E così, come dicevo, il virus ha fatto da cartina di tornasole, evidenziando il meglio e il peggio di cose e persone, istituzioni e sistemi socio economici, gente perbene e profittatori, eroi e vigliacchi.
“Qui si parrà la nostra nobilitate” per parafrasare il Virgilio dantesco: vedremo come sapremo uscire da questa prova, ma certo nulla sarà più come prima, anche quando avremo tolto la mascherina e i guanti, quando ancora potremo circolare liberamente per le nostre strade. Resterà sempre dentro di noi la diffidenza nei confronti di chi ci avvicinerà, la distanza che ci verrà spontaneo tenere al cinema, a un concerto, a una conferenza. E comunque il momento di toglierci il bavaglio è ancora lontano, molto lontano, fino a quando più che un vaccino, che prevede tempi lunghissimi, si sarà trovato un farmaco, o una cura che possa liberarci, o almeno proteggerci dal virus.

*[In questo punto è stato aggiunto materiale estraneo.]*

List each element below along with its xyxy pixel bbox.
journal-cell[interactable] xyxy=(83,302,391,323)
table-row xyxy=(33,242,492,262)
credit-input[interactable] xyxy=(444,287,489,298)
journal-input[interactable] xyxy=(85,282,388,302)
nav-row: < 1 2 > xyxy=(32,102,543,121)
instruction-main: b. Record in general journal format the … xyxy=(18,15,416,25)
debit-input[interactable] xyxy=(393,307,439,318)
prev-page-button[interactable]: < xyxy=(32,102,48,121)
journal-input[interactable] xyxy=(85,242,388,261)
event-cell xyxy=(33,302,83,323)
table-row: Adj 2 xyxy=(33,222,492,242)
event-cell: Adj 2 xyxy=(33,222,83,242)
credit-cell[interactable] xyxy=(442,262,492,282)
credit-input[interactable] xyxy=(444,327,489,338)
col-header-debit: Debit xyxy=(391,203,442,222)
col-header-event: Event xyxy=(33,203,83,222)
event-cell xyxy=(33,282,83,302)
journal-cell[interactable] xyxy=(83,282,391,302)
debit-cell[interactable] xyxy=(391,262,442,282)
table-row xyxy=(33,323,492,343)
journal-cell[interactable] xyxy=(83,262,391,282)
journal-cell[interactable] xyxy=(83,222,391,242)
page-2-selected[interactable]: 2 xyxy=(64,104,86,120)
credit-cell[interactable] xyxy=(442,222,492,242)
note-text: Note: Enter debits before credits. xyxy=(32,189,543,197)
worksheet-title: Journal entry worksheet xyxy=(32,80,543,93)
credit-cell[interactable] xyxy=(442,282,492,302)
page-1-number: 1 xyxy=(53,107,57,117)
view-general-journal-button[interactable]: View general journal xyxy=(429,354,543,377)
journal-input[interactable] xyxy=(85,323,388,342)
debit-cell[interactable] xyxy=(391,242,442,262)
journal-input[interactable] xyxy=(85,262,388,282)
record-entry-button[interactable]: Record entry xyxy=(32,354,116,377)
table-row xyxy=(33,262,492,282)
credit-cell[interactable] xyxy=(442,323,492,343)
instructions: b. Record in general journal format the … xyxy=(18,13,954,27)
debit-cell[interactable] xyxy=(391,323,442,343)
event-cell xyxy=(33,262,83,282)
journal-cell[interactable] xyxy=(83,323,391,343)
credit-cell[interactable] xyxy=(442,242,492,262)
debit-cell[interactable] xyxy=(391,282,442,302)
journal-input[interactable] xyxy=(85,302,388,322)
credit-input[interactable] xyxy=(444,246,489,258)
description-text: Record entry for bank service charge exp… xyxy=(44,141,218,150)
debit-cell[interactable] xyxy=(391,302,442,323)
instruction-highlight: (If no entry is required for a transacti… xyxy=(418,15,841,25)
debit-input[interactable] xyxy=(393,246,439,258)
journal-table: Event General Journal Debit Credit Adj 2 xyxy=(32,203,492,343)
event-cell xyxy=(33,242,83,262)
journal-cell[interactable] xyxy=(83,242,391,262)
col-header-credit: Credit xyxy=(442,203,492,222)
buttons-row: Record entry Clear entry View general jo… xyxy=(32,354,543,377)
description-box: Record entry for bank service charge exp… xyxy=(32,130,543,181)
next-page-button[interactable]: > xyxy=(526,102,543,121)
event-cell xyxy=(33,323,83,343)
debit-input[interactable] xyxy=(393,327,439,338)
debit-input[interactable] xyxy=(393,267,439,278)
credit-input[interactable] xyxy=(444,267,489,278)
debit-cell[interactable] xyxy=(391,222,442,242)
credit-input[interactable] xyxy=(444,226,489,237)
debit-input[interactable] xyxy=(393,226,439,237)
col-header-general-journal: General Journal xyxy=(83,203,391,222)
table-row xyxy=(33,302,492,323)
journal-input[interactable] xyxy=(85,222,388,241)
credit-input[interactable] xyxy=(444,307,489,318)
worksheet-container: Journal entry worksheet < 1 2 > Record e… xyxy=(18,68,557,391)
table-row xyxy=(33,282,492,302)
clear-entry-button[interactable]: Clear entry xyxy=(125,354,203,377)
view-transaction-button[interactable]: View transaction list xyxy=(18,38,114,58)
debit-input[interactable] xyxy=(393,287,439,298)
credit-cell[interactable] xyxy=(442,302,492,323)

A questo, per il momento, si sta ovviando lasciandoci a casa e facendoci uscire il meno possibile muniti di mascherine, ma la cosa non può durare troppo a lungo. Bisognerebbe fare migliaia e migliaia di tamponi e di analisi del sangue e far tornare al lavoro solo le persone immuni, mentre dovrebbero restare a casa solo quelle positive e gli asintomatici (serbatoi di infiniti contagi), finché la situazione cambi: o si sviluppi la malattia o diventino negativi. Ma per far questo ci vuole tempo e risorse, e tuttavia io non vedo che altro si possa fare, senza farmaci, né vaccini! E adesso torna Primavera, l’aria è pulita e tiepida, c’è un bel sole e abbiamo il permesso di uscire, sia pure con tutte le prudenze necessarie. Ma non facciamo come quegli stupidi milanesi ammucchiati sui Navigli, a infettarsi ancora.
Non perdiamo il vantaggio guadagnato stando a casa, ma soprattutto approfittiamo della natura ripulita dalle polvere sottili, dall’inquinamento, dalla nostra presenza ammorbante. Abbiamo tutto il tempo per cambiare rotta, per ripensare a delle linee economiche biosostenibili, a una finanza attenta alle persone, al bene comune e meno al profitto, a una politica meno corrotta e conflittuale e più ragionevole e libera da pastoie burocratiche. Magari il virus ci insegnasse a cooperare, a essere più umani e generosi! E se no qui i quattro cavalieri ce li abbiamo già in casa da un pezzo e scalpitanti: la regina dei coatti, il violentatore di rosari, il castoro rampante e la mummia demente: pensateci bene e scegliete con la testa.